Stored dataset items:
Segment Open
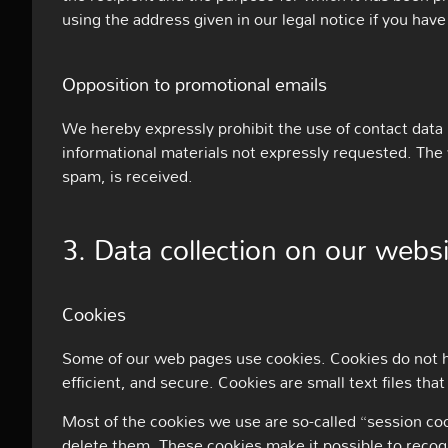
using the address given in our legal notice if you have
Opposition to promotional emails
We hereby expressly prohibit the use of contact data
informational materials not expressly requested. The w
spam, is received.
3. Data collection on our webs
Cookies
Some of our web pages use cookies. Cookies do not h
efficient, and secure. Cookies are small text files t
Most of the cookies we use are so-called “session coo
delete them. These cookies make it possible to recog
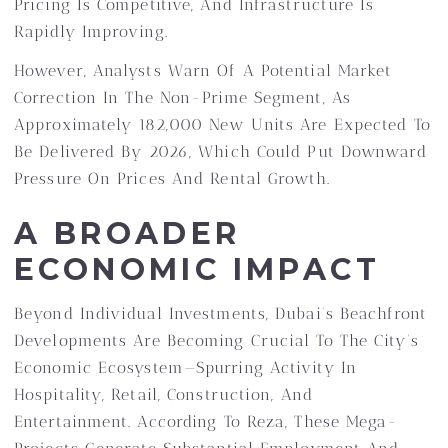
Pricing Is Competitive, And Infrastructure Is
Rapidly Improving.
However, Analysts Warn Of A Potential Market
Correction In The Non-Prime Segment, As
Approximately 182,000 New Units Are Expected To
Be Delivered By 2026, Which Could Put Downward
Pressure On Prices And Rental Growth.
A BROADER
ECONOMIC IMPACT
Beyond Individual Investments, Dubai’s Beachfront
Developments Are Becoming Crucial To The City’s
Economic Ecosystem—Spurring Activity In
Hospitality, Retail, Construction, And
Entertainment. According To Reza, These Mega-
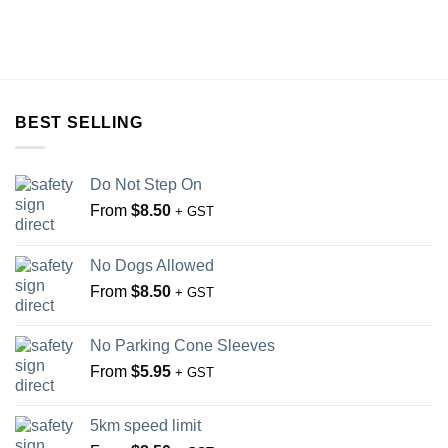
BEST SELLING
Do Not Step On
From
$
8.50
+ GST
No Dogs Allowed
From
$
8.50
+ GST
No Parking Cone Sleeves
From
$
5.95
+ GST
5km speed limit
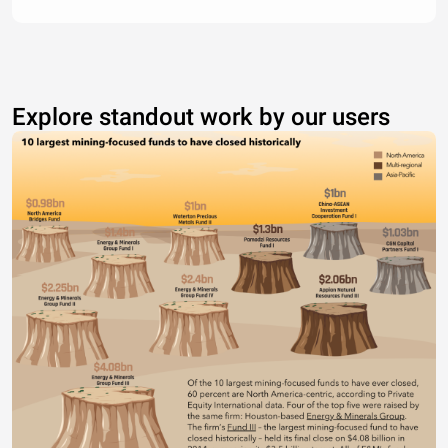
Explore standout work by our users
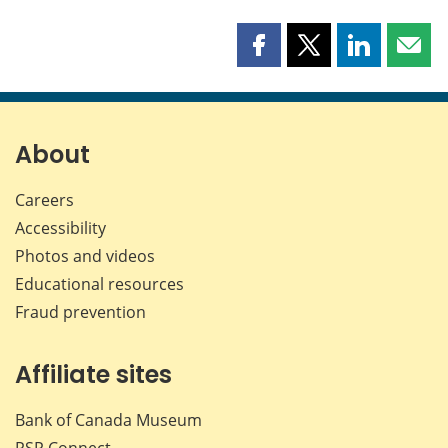
Share
Share
Share
Shar
this
this
this
this
page
page
page
page
on
on
on
by
Facebook
X
LinkedIn
emai
About
Careers
Accessibility
Photos and videos
Educational resources
Fraud prevention
Affiliate sites
Bank of Canada Museum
Segment Closed
> **Work to be completed**: An exact retyping of the entries, without images, is the required answer.

> **Solution to this problem**:
using the address given in our legal notice if you have
Opposition to promotional emails
We hereby expressly prohibit the use of contact data
informational materials not expressly requested. The w
spam, is received.
3. Data collection on our webs
Cookies
Some of our web pages use cookies. Cookies do not h
efficient, and secure. Cookies are small text files t
Most of the cookies we use are so-called “session coo
delete them. These cookies make it possible to recog
Pricing Is Competitive, And Infrastructure Is
Rapidly Improving.
However, Analysts Warn Of A Potential Market
Correction In The Non-Prime Segment, As
Approximately 182,000 New Units Are Expected To
Be Delivered By 2026, Which Could Put Downward
Pressure On Prices And Rental Growth.
A BROADER
ECONOMIC IMPACT
Beyond Individual Investments, Dubai’s Beachfront
Developments Are Becoming Crucial To The City’s
Economic Ecosystem—Spurring Activity In
Hospitality, Retail, Construction, And
Entertainment. According To Reza, These Mega-
BEST SELLING
Do Not Step On
From
$
8.50
+ GST
No Dogs Allowed
From
$
8.50
+ GST
No Parking Cone Sleeves
From
$
5.95
+ GST
5km speed limit
Explore standout work by our users
Share
Share
Share
Shar
this
this
this
this
page
page
page
page
on
on
on
by
Facebook
X
LinkedIn
emai
About
Careers
Accessibility
Photos and videos
Educational resources
Fraud prevention
Affiliate sites
Bank of Canada Museum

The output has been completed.